Nouvelle ligne de fracture
En s’attachant à l’analyse de la montée des populismes en Europe depuis 2015, il apparaît assez clairement que la question migratoire a été un des principaux ressorts de leur essor ! Elle renvoie à des enjeux identitaires très présents chez bon nombre de peuples européens, corrélés à une peur de l’islam mais aussi à l’impuissance de l’Union européenne qui n’a pas su mettre en œuvre la politique de quotas préconisée par la Commission. Pour Zaki Laïdi, chercheur au Cevipof, la conjonction des difficultés économiques et la crainte migratoire a créé une nouvelle ligne de fracture en Europe. « On voit qu’à la fracture Nord-Sud qui existe en Europe entre les pays du Nord et les pays du Sud sur l’économie, est venue se rajouter depuis 2015 une ligne de fracture Est-Ouest sur les questions migratoires. Avec des Etats qui se trouvent à la jonction de ces deux crises, comme l’Italie. Ce n’est donc pas un hasard si ce pays est devenu celui où l’euroscepticisme est le plus fort. » Les ingrédients d’une victoire des populistes étaient bien là. La Ligue du Nord comme le Mouvement 5 étoiles ont capitalisé sur leur volonté de résister à Bruxelles. S’ils partagent l’idée que l’Europe est un frein aux véritables choix politiques à l’intérieur même des États-nations, ils ont de profondes divergences sur la politique sociale ou migratoire. Ce qui fait dire à Federico Tarragoni, chercheur en sociologie à l’Université Paris Diderot que leur alliance se fonde sur de nombreux malentendus. C’est selon lui une spécificité italienne car « depuis 1945, ces alliances ont toujours été fondées sur des malentendus idéologiques. Quand ils éclatent, elles se défont ». Et de prédire un avenir relativement bref à cette coalition « hétéroclite ». Pour autant, il voit dans cette Italie du printemps 2018 un « laboratoire politique » illustrant les défauts de nos démocraties représentatives et néolibérales.

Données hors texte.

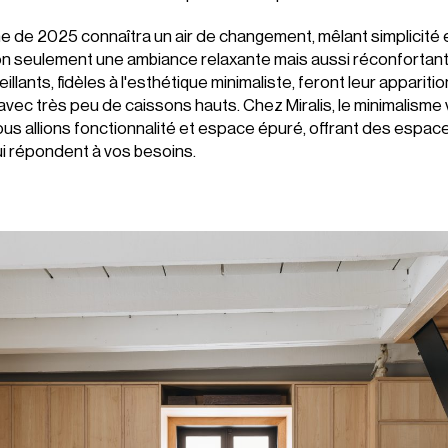
e de 2025 connaîtra un air de changement, mêlant simplicité 
on seulement une ambiance relaxante mais aussi réconfortan
llants, fidèles à l'esthétique minimaliste, feront leur apparitio
avec très peu de caissons hauts. Chez Miralis, le minimalisme
 nous allions fonctionnalité et espace épuré, offrant des espac
i répondent à vos besoins.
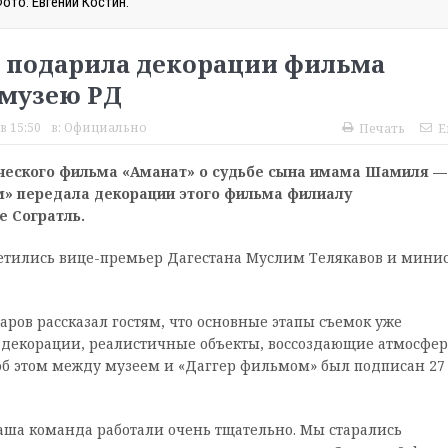
ото: Евгений Костин.
 подарила декорации фильма
музею РД
в 15:50
в:
Официально
Печать
E
ического фильма «Аманат» о судьбе сына имама Шамиля —
» передала декорации этого фильма филиалу
е Согратль.
ретились вице-премьер Дагестана Муслим Телякавов и мини
в рассказал гостям, что основные этапы съемок уже
декорации, реалистичные объекты, воссоздающие атмосфер
об этом между музеем и «Даггер фильмом» был подписан 27
аша команда работали очень тщательно. Мы старались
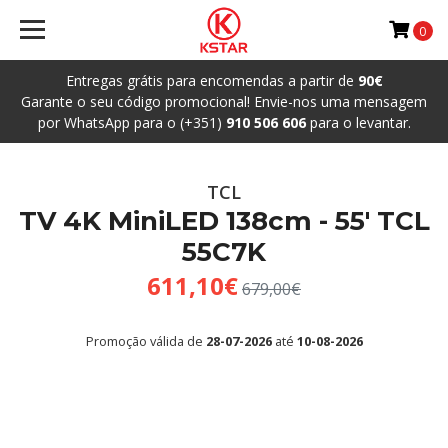
0
Entregas grátis para encomendas a partir de
90€
Garante o seu código promocional! Envie-nos uma mensagem
por WhatsApp para o (+351)
910 506 606
para o levantar.
TCL
TV 4K MiniLED 138cm - 55' TCL
55C7K
611,10€
679,00€
Promoção válida de
28-07-2026
até
10-08-2026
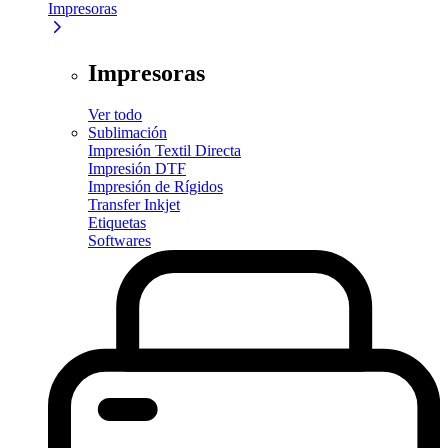
Impresoras
Impresoras
Ver todo
Sublimación
Impresión Textil Directa
Impresión DTF
Impresión de Rígidos
Transfer Inkjet
Etiquetas
Softwares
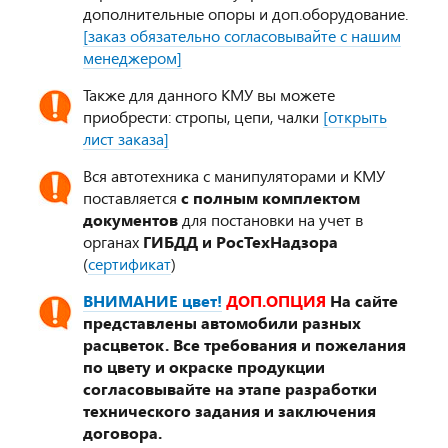
дополнительные опоры и доп.оборудование.
[заказ обязательно согласовывайте с нашим
менеджером]
Также для данного КМУ вы можете
приобрести: стропы, цепи, чалки
[открыть
лист заказа]
Вся автотехника с манипуляторами и КМУ
поставляется
с полным комплектом
документов
для постановки на учет в
органах
ГИБДД и РосТехНадзора
(
сертификат
)
ВНИМАНИЕ цвет!
ДОП.ОПЦИЯ
На сайте
представлены автомобили разных
расцветок. Все требования и пожелания
по цвету и окраске продукции
согласовывайте на этапе разработки
технического задания и заключения
договора.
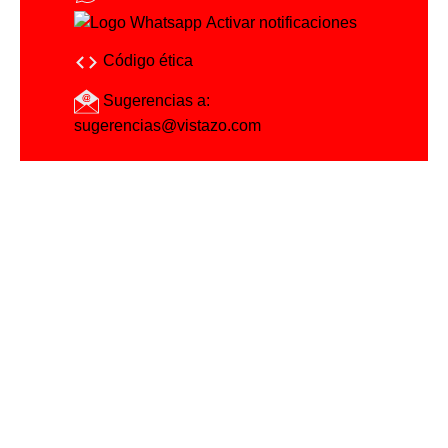
Activar notificaciones
Código ética
Sugerencias a:
sugerencias@vistazo.com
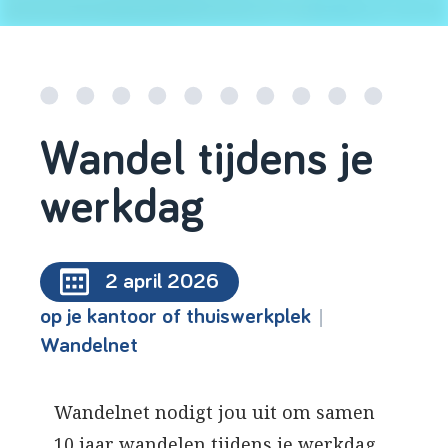
Wandel tijdens je
werkdag
2 april 2026
|
op je kantoor of thuiswerkplek
Wandelnet
Wandelnet nodigt jou uit om samen
10 jaar wandelen tijdens je werkdag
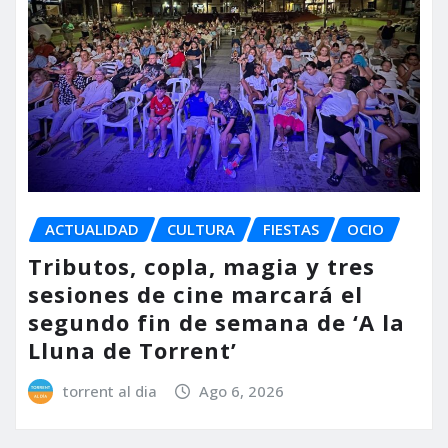
ACTUALIDAD
CULTURA
FIESTAS
OCIO
Tributos, copla, magia y tres
sesiones de cine marcará el
segundo fin de semana de ‘A la
Lluna de Torrent’
torrent al dia
Ago 6, 2026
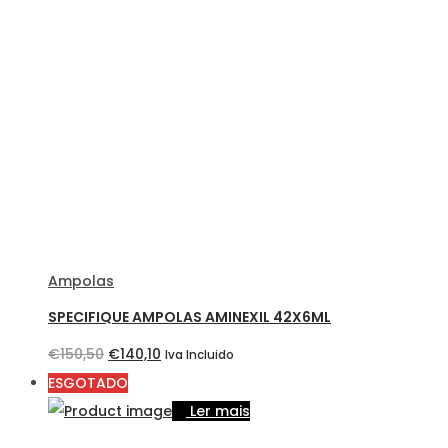
era:
é:
€45,75.
€41,00.
Ampolas
SPECIFIQUE AMPOLAS AMINEXIL 42X6ML
O
O
€
150,50
€
140,10
Iva Incluido
preço
preço
ESGOTADO
original
atual
Ler mais
era:
é:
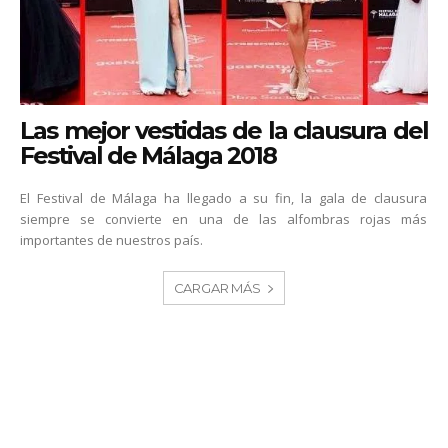
Las mejor vestidas de la clausura del
Festival de Málaga 2018
El Festival de Málaga ha llegado a su fin, la gala de clausura
siempre se convierte en una de las alfombras rojas más
importantes de nuestros país.
CARGAR MÁS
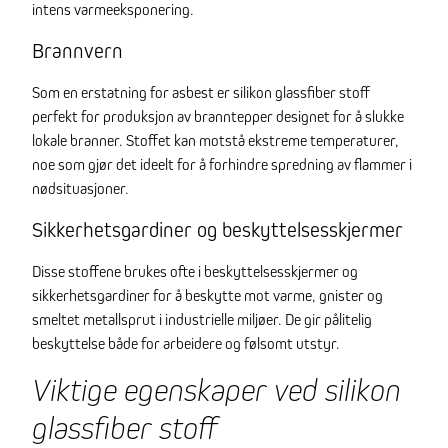
intens varmeeksponering.
Brannvern
Som en erstatning for asbest er silikon glassfiber stoff
perfekt for produksjon av branntepper designet for å slukke
lokale branner. Stoffet kan motstå ekstreme temperaturer,
noe som gjør det ideelt for å forhindre spredning av flammer i
nødsituasjoner.
Sikkerhetsgardiner og beskyttelsesskjermer
Disse stoffene brukes ofte i beskyttelsesskjermer og
sikkerhetsgardiner for å beskytte mot varme, gnister og
smeltet metallsprut i industrielle miljøer. De gir pålitelig
beskyttelse både for arbeidere og følsomt utstyr.
Viktige egenskaper ved silikon
glassfiber stoff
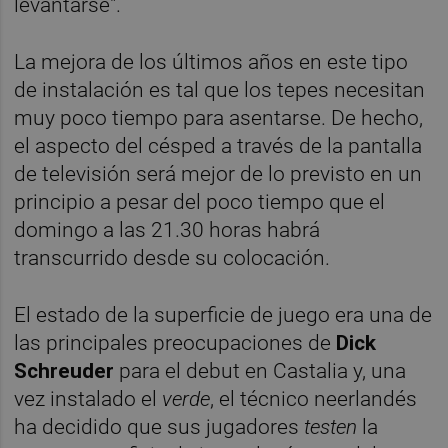
levantarse".
La mejora de los últimos años en este tipo
de instalación es tal que los tepes necesitan
muy poco tiempo para asentarse. De hecho,
el aspecto del césped a través de la pantalla
de televisión será mejor de lo previsto en un
principio a pesar del poco tiempo que el
domingo a las 21.30 horas habrá
transcurrido desde su colocación.
El estado de la superficie de juego era una de
las principales preocupaciones de
Dick
Schreuder
para el debut en Castalia y, una
vez instalado el
verde
, el técnico neerlandés
ha decidido que sus jugadores
testen
la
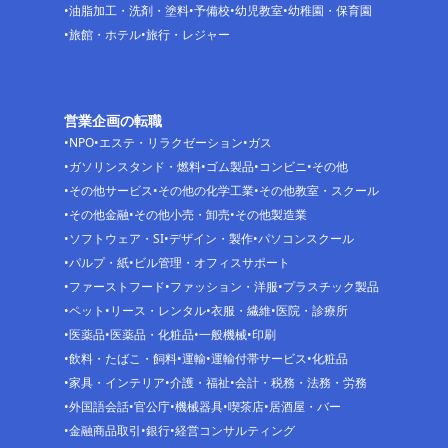
油脂加工・洗剤・塗料
予備校
幼児教室
幼稚園・保育園
旅館・ホテル
旅行・レジャー
営業企画の転職
NPO
エステ・リラクゼーション
ガス
ガソリンスタンド・燃料
ゴム製品
コンビニ
その他
その他サービス
その他の化学工業
その他教室・スクール
その他金融
その他小売・卸売
その他製造業
ソフトウェア・SI
デザイン・製作
パソコンスクール
パルプ・紙
ビル管理・オフィスサポート
ファーストフード
ファッション・洋服
プラスチック製品
ペット
リース・レンタル
衣服・繊維
医院・診療所
医薬品
医薬品・化粧品
一般機械
印刷
飲料・たばこ・飼料
運輸
運輸付帯サービス
化粧品
家具・インテリア
介護・福祉
会計・税務・法務・労務
外国語会話
官公庁
機械器具
喫茶店
居酒屋・バー
金融商品取引
銀行
経営コンサルティング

Alternatives démocratiques
En devenant de plus en plus excluantes, précarisant les classes moyennes, elles offrent de moins en moins d’espaces de participation en dehors des périodes électorales. « Le problème, c’est que cette idée d’une démocratie imparfaite, qui doit être améliorée et rendue plus inclusive socialement, voyage aujourd’hui entre l’extrême gauche et l’extrême droite » estime Federico Tarragoni. Pour lui, le grand danger de demain, c’est qu’elle valide des alliances contre-nature, comme ce qui se produit aujourd’hui en Italie. « Le côté positif du laboratoire italien est, en revanche, de rappeler que des alternatives démocratiques existent » conclue-t-il.
Les prochaines élections européennes ne pourront se résumer à une simple expérience. Car c’est bien l’avenir de l’Union qui vraisemblablement se jouera dans un an.